[[ SOURCE RECORDS open ]]

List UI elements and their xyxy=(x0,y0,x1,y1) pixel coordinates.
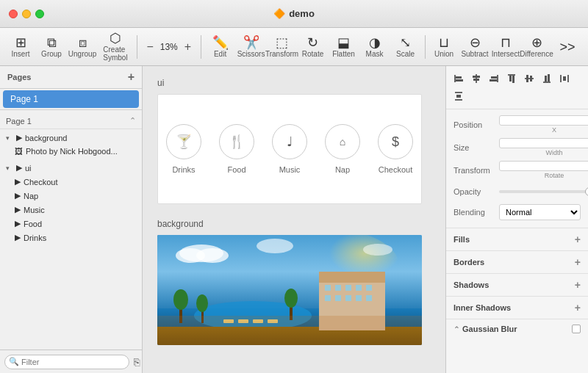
copy-icon[interactable]: ⎘ xyxy=(134,356,140,368)
svg-rect-37 xyxy=(473,76,480,78)
difference-button[interactable]: ⊕ Difference xyxy=(522,33,551,61)
transform-button[interactable]: ⬚ Transform xyxy=(268,33,297,61)
rotate-button[interactable]: ↻ Rotate xyxy=(298,33,328,61)
canvas-ui-frame[interactable]: 🍸 Drinks 🍴 Food ♩ Music ⌂ Nap xyxy=(157,94,422,204)
canvas-area[interactable]: ui 🍸 Drinks 🍴 Food ♩ Music xyxy=(143,66,445,373)
ui-icon-food: 🍴 Food xyxy=(219,124,254,174)
align-middle-button[interactable] xyxy=(521,70,537,87)
inner-shadows-header[interactable]: Inner Shadows + xyxy=(446,297,588,319)
intersect-button[interactable]: ⊓ Intersect xyxy=(491,33,520,61)
layer-drinks[interactable]: ▶ Drinks xyxy=(0,231,142,245)
fills-add-button[interactable]: + xyxy=(575,233,581,245)
inner-shadows-label: Inner Shadows xyxy=(453,303,511,312)
borders-add-button[interactable]: + xyxy=(575,256,581,268)
align-center-h-button[interactable] xyxy=(468,70,484,87)
food-circle: 🍴 xyxy=(219,124,254,159)
rotate-input[interactable] xyxy=(499,161,588,171)
layers-collapse-icon[interactable]: ⌃ xyxy=(129,116,136,126)
svg-rect-54 xyxy=(455,92,462,93)
minimize-button[interactable] xyxy=(22,10,31,18)
borders-header[interactable]: Borders + xyxy=(446,251,588,274)
shadows-add-button[interactable]: + xyxy=(575,279,581,291)
zoom-in-button[interactable]: + xyxy=(182,40,193,54)
insert-button[interactable]: ⊞ Insert xyxy=(6,33,35,61)
flatten-button[interactable]: ⬓ Flatten xyxy=(329,33,359,61)
canvas-bg-frame[interactable] xyxy=(157,235,422,345)
canvas-bg-label: background xyxy=(157,219,431,229)
insert-icon: ⊞ xyxy=(15,36,26,49)
union-button[interactable]: ⊔ Union xyxy=(429,33,459,61)
layer-checkout[interactable]: ▶ Checkout xyxy=(0,175,142,189)
main-layout: Pages + Page 1 Page 1 ⌃ ▾ ▶ background 🖼… xyxy=(0,66,588,373)
gaussian-blur-row: ⌃ Gaussian Blur xyxy=(446,319,588,338)
mask-button[interactable]: ◑ Mask xyxy=(360,33,390,61)
svg-rect-50 xyxy=(548,74,550,82)
maximize-button[interactable] xyxy=(35,10,44,18)
align-bottom-button[interactable] xyxy=(539,70,555,87)
gaussian-blur-checkbox[interactable] xyxy=(572,325,581,333)
create-symbol-button[interactable]: ⬡ Create Symbol xyxy=(98,29,132,65)
layer-nap[interactable]: ▶ Nap xyxy=(0,189,142,203)
layer-group-background: ▾ ▶ background 🖼 Photo by Nick Hobgood..… xyxy=(0,129,142,159)
layer-group-ui-header[interactable]: ▾ ▶ ui xyxy=(0,161,142,175)
add-page-button[interactable]: + xyxy=(128,70,135,84)
align-bar xyxy=(446,66,588,109)
x-input[interactable] xyxy=(499,115,588,126)
opacity-slider[interactable] xyxy=(499,190,588,193)
align-top-button[interactable] xyxy=(503,70,520,87)
fills-header[interactable]: Fills + xyxy=(446,228,588,251)
zoom-out-button[interactable]: − xyxy=(144,40,155,54)
scissors-button[interactable]: ✂️ Scissors xyxy=(237,33,266,61)
group-button[interactable]: ⧉ Group xyxy=(37,33,66,61)
flatten-label: Flatten xyxy=(332,50,355,58)
ungroup-icon: ⧈ xyxy=(79,36,87,49)
filter-wrapper: 🔍 xyxy=(4,355,129,369)
shadows-header[interactable]: Shadows + xyxy=(446,274,588,297)
subtract-button[interactable]: ⊖ Subtract xyxy=(460,33,490,61)
width-input[interactable] xyxy=(499,138,588,148)
inner-shadows-add-button[interactable]: + xyxy=(575,302,581,314)
intersect-icon: ⊓ xyxy=(501,36,511,49)
pages-label: Pages xyxy=(7,73,31,82)
layer-music[interactable]: ▶ Music xyxy=(0,203,142,217)
svg-rect-35 xyxy=(456,79,463,82)
x-label: X xyxy=(552,126,556,134)
window-title: 🔶 demo xyxy=(273,8,315,19)
checkout-label: Checkout xyxy=(379,165,412,174)
size-inputs: Width 🔒 Height xyxy=(499,138,588,156)
sidebar-page-item[interactable]: Page 1 xyxy=(3,90,139,108)
opacity-label: Opacity xyxy=(453,187,495,196)
svg-rect-15 xyxy=(356,285,362,291)
gaussian-chevron-icon[interactable]: ⌃ xyxy=(453,325,459,333)
distribute-h-button[interactable] xyxy=(556,70,573,87)
layer-group-background-header[interactable]: ▾ ▶ background xyxy=(0,131,142,145)
layer-photo-item[interactable]: 🖼 Photo by Nick Hobgood... xyxy=(0,145,142,158)
edit-label: Edit xyxy=(214,50,226,58)
filter-input[interactable] xyxy=(4,355,129,369)
more-button[interactable]: >> xyxy=(553,37,582,57)
fills-label: Fills xyxy=(453,235,470,244)
align-right-button[interactable] xyxy=(486,70,502,87)
mask-icon: ◑ xyxy=(369,36,381,49)
borders-label: Borders xyxy=(453,258,484,267)
ungroup-button[interactable]: ⧈ Ungroup xyxy=(68,33,97,61)
edit-button[interactable]: ✏️ Edit xyxy=(206,33,235,61)
rotate-icon: ↻ xyxy=(307,36,318,49)
svg-rect-49 xyxy=(545,76,547,82)
svg-rect-42 xyxy=(508,74,515,76)
scale-button[interactable]: ⤡ Scale xyxy=(391,33,420,61)
difference-label: Difference xyxy=(520,50,553,58)
close-button[interactable] xyxy=(9,10,18,18)
blending-select[interactable]: Normal Multiply Screen Overlay xyxy=(499,204,581,220)
distribute-v-button[interactable] xyxy=(451,88,467,104)
width-field-wrap: Width xyxy=(499,138,588,156)
subtract-icon: ⊖ xyxy=(470,36,481,49)
svg-rect-14 xyxy=(345,285,351,291)
title-icon: 🔶 xyxy=(273,8,285,19)
svg-rect-56 xyxy=(456,95,461,98)
align-left-button[interactable] xyxy=(451,70,467,87)
svg-rect-44 xyxy=(512,76,514,83)
union-icon: ⊔ xyxy=(439,36,449,49)
folder-icon-ui: ▶ xyxy=(16,163,22,173)
layer-food[interactable]: ▶ Food xyxy=(0,217,142,231)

[[ SOURCE RECORDS closed ]]

ACTIVITY >> What you write should match the entries exactly, except that the pictures are dropped.

OUTPUT OF THE TASK >>
List UI elements and their xyxy=(x0,y0,x1,y1) pixel coordinates.
copy-icon[interactable]: ⎘ xyxy=(134,356,140,368)
svg-rect-37 xyxy=(473,76,480,78)
difference-button[interactable]: ⊕ Difference xyxy=(522,33,551,61)
transform-button[interactable]: ⬚ Transform xyxy=(268,33,297,61)
rotate-button[interactable]: ↻ Rotate xyxy=(298,33,328,61)
canvas-ui-frame[interactable]: 🍸 Drinks 🍴 Food ♩ Music ⌂ Nap xyxy=(157,94,422,204)
canvas-area[interactable]: ui 🍸 Drinks 🍴 Food ♩ Music xyxy=(143,66,445,373)
ui-icon-food: 🍴 Food xyxy=(219,124,254,174)
align-middle-button[interactable] xyxy=(521,70,537,87)
inner-shadows-header[interactable]: Inner Shadows + xyxy=(446,297,588,319)
intersect-button[interactable]: ⊓ Intersect xyxy=(491,33,520,61)
layer-drinks[interactable]: ▶ Drinks xyxy=(0,231,142,245)
fills-add-button[interactable]: + xyxy=(575,233,581,245)
inner-shadows-label: Inner Shadows xyxy=(453,303,511,312)
borders-add-button[interactable]: + xyxy=(575,256,581,268)
align-center-h-button[interactable] xyxy=(468,70,484,87)
food-circle: 🍴 xyxy=(219,124,254,159)
rotate-input[interactable] xyxy=(499,161,588,171)
layers-collapse-icon[interactable]: ⌃ xyxy=(129,116,136,126)
svg-rect-54 xyxy=(455,92,462,93)
minimize-button[interactable] xyxy=(22,10,31,18)
borders-header[interactable]: Borders + xyxy=(446,251,588,274)
shadows-add-button[interactable]: + xyxy=(575,279,581,291)
zoom-in-button[interactable]: + xyxy=(182,40,193,54)
insert-button[interactable]: ⊞ Insert xyxy=(6,33,35,61)
flatten-button[interactable]: ⬓ Flatten xyxy=(329,33,359,61)
canvas-bg-frame[interactable] xyxy=(157,235,422,345)
canvas-bg-label: background xyxy=(157,219,431,229)
insert-icon: ⊞ xyxy=(15,36,26,49)
union-button[interactable]: ⊔ Union xyxy=(429,33,459,61)
layer-checkout[interactable]: ▶ Checkout xyxy=(0,175,142,189)
main-layout: Pages + Page 1 Page 1 ⌃ ▾ ▶ background 🖼… xyxy=(0,66,588,373)
gaussian-blur-row: ⌃ Gaussian Blur xyxy=(446,319,588,338)
mask-button[interactable]: ◑ Mask xyxy=(360,33,390,61)
svg-rect-50 xyxy=(548,74,550,82)
maximize-button[interactable] xyxy=(35,10,44,18)
align-bottom-button[interactable] xyxy=(539,70,555,87)
gaussian-blur-checkbox[interactable] xyxy=(572,325,581,333)
create-symbol-button[interactable]: ⬡ Create Symbol xyxy=(98,29,132,65)
layer-nap[interactable]: ▶ Nap xyxy=(0,189,142,203)
layer-group-background: ▾ ▶ background 🖼 Photo by Nick Hobgood..… xyxy=(0,129,142,159)
layer-group-ui-header[interactable]: ▾ ▶ ui xyxy=(0,161,142,175)
add-page-button[interactable]: + xyxy=(128,70,135,84)
align-bar xyxy=(446,66,588,109)
x-input[interactable] xyxy=(499,115,588,126)
opacity-slider[interactable] xyxy=(499,190,588,193)
align-top-button[interactable] xyxy=(503,70,520,87)
fills-header[interactable]: Fills + xyxy=(446,228,588,251)
zoom-out-button[interactable]: − xyxy=(144,40,155,54)
scissors-button[interactable]: ✂️ Scissors xyxy=(237,33,266,61)
group-button[interactable]: ⧉ Group xyxy=(37,33,66,61)
flatten-label: Flatten xyxy=(332,50,355,58)
ungroup-icon: ⧈ xyxy=(79,36,87,49)
filter-wrapper: 🔍 xyxy=(4,355,129,369)
shadows-header[interactable]: Shadows + xyxy=(446,274,588,297)
subtract-button[interactable]: ⊖ Subtract xyxy=(460,33,490,61)
width-input[interactable] xyxy=(499,138,588,148)
inner-shadows-add-button[interactable]: + xyxy=(575,302,581,314)
intersect-icon: ⊓ xyxy=(501,36,511,49)
pages-label: Pages xyxy=(7,73,31,82)
layer-music[interactable]: ▶ Music xyxy=(0,203,142,217)
svg-rect-35 xyxy=(456,79,463,82)
x-label: X xyxy=(552,126,556,134)
window-title: 🔶 demo xyxy=(273,8,315,19)
checkout-label: Checkout xyxy=(379,165,412,174)
size-inputs: Width 🔒 Height xyxy=(499,138,588,156)
sidebar-page-item[interactable]: Page 1 xyxy=(3,90,139,108)
opacity-label: Opacity xyxy=(453,187,495,196)
svg-rect-15 xyxy=(356,285,362,291)
gaussian-chevron-icon[interactable]: ⌃ xyxy=(453,325,459,333)
distribute-h-button[interactable] xyxy=(556,70,573,87)
layer-group-background-header[interactable]: ▾ ▶ background xyxy=(0,131,142,145)
layer-photo-item[interactable]: 🖼 Photo by Nick Hobgood... xyxy=(0,145,142,158)
edit-label: Edit xyxy=(214,50,226,58)
filter-input[interactable] xyxy=(4,355,129,369)
more-button[interactable]: >> xyxy=(553,37,582,57)
fills-label: Fills xyxy=(453,235,470,244)
align-right-button[interactable] xyxy=(486,70,502,87)
mask-icon: ◑ xyxy=(369,36,381,49)
borders-label: Borders xyxy=(453,258,484,267)
ungroup-button[interactable]: ⧈ Ungroup xyxy=(68,33,97,61)
edit-button[interactable]: ✏️ Edit xyxy=(206,33,235,61)
rotate-icon: ↻ xyxy=(307,36,318,49)
svg-rect-49 xyxy=(545,76,547,82)
svg-rect-42 xyxy=(508,74,515,76)
scale-button[interactable]: ⤡ Scale xyxy=(391,33,420,61)
difference-label: Difference xyxy=(520,50,553,58)
close-button[interactable] xyxy=(9,10,18,18)
blending-select[interactable]: Normal Multiply Screen Overlay xyxy=(499,204,581,220)
distribute-v-button[interactable] xyxy=(451,88,467,104)
width-field-wrap: Width xyxy=(499,138,588,156)
subtract-icon: ⊖ xyxy=(470,36,481,49)
svg-rect-14 xyxy=(345,285,351,291)
title-icon: 🔶 xyxy=(273,8,285,19)
svg-rect-56 xyxy=(456,95,461,98)
align-left-button[interactable] xyxy=(451,70,467,87)
svg-rect-44 xyxy=(512,76,514,83)
union-icon: ⊔ xyxy=(439,36,449,49)
folder-icon-ui: ▶ xyxy=(16,163,22,173)
layer-food[interactable]: ▶ Food xyxy=(0,217,142,231)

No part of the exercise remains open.